* Data *
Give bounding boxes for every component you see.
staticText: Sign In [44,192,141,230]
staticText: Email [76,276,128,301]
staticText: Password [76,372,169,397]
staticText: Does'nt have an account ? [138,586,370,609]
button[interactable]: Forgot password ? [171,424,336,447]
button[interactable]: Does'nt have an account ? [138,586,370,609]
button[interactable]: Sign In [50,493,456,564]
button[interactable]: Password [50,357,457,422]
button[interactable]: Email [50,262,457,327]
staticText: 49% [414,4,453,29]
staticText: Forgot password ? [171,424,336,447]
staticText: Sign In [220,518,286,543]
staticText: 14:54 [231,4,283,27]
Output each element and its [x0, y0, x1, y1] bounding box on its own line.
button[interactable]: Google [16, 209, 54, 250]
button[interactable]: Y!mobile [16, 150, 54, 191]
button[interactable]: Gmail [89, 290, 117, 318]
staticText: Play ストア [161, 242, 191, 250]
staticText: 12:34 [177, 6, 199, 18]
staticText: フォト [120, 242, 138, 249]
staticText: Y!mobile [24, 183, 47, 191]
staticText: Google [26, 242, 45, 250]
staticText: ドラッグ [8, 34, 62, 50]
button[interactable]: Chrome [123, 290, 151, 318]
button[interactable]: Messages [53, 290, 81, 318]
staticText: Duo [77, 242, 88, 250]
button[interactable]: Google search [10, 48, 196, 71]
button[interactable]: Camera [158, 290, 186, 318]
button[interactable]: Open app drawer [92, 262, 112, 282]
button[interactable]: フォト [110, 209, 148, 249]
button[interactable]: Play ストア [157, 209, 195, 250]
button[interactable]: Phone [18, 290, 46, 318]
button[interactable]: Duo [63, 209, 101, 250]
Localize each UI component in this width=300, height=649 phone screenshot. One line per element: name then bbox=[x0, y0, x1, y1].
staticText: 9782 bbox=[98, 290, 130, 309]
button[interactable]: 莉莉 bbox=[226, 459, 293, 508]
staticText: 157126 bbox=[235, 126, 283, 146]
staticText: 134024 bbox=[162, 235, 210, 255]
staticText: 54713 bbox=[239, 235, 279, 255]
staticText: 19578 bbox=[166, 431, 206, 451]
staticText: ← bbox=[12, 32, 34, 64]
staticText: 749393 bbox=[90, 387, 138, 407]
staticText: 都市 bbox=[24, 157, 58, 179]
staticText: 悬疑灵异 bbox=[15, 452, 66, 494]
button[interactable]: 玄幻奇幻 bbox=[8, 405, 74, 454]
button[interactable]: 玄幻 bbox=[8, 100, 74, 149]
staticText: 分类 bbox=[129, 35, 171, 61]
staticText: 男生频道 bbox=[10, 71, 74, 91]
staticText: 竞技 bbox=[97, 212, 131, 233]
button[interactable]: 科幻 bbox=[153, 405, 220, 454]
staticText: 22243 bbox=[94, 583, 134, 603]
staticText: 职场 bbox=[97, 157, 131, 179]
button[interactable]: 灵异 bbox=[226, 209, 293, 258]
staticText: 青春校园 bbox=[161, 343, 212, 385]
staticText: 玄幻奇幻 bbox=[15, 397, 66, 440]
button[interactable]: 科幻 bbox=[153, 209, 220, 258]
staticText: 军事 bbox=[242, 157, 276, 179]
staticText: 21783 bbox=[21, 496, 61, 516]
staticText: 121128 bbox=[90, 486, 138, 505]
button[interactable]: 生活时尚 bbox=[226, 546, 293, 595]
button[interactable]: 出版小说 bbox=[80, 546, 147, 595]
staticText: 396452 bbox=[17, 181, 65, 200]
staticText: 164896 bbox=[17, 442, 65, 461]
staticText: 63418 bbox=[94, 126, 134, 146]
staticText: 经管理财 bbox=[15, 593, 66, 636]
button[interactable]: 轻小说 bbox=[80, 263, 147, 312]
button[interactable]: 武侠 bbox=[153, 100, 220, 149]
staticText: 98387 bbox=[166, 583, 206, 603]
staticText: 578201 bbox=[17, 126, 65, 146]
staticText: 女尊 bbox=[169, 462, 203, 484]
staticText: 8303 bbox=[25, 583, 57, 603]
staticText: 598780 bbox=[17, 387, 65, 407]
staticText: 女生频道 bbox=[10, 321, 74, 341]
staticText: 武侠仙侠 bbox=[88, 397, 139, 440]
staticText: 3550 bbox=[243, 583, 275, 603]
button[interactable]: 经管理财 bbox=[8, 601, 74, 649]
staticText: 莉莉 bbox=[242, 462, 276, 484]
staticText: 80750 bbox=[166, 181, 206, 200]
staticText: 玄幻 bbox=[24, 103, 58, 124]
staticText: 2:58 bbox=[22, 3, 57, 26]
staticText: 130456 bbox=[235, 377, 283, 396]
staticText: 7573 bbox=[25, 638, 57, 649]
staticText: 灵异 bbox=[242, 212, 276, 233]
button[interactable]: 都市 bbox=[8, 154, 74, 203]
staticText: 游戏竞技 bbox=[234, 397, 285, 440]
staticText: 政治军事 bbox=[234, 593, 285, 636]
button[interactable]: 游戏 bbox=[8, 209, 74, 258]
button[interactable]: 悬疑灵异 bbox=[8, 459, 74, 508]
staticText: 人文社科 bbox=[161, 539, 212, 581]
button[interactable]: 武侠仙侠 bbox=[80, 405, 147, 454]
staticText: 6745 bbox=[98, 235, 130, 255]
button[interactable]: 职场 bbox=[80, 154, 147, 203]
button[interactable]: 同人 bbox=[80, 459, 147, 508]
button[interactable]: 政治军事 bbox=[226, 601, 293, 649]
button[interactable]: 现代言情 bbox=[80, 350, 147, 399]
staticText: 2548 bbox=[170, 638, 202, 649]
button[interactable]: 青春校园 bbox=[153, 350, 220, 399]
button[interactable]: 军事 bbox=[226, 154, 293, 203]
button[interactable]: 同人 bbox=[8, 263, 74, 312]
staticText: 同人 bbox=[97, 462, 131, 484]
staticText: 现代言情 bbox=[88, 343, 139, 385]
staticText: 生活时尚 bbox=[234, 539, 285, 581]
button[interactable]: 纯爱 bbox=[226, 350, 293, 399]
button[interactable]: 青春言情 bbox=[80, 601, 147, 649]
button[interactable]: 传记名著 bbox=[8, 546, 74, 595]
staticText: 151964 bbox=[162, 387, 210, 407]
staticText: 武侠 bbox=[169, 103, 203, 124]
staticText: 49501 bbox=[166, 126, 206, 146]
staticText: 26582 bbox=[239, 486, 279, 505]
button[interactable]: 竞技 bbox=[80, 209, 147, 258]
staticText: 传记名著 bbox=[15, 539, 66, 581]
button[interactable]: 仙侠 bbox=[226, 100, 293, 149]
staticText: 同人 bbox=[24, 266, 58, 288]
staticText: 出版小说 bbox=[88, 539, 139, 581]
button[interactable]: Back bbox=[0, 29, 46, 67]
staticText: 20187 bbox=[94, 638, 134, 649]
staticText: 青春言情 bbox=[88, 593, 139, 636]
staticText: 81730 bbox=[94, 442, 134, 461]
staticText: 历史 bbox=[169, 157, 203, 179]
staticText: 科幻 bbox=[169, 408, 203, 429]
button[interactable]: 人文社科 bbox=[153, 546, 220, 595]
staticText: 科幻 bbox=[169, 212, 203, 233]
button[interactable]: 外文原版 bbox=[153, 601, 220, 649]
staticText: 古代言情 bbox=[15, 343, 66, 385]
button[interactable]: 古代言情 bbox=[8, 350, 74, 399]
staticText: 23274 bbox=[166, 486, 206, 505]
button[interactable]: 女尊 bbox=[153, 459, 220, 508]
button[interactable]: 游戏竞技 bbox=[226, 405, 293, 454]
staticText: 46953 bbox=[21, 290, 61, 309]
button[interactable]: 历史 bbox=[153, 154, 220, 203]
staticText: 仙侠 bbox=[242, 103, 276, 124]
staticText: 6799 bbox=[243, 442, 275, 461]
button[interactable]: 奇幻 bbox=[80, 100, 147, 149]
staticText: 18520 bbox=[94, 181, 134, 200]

* Task item *
Using the material above, find each line that holds "Forgot" and copy that line.

* Result of the task *
button[interactable]: Forgot password ? [171,424,336,447]
staticText: Forgot password ? [171,424,336,447]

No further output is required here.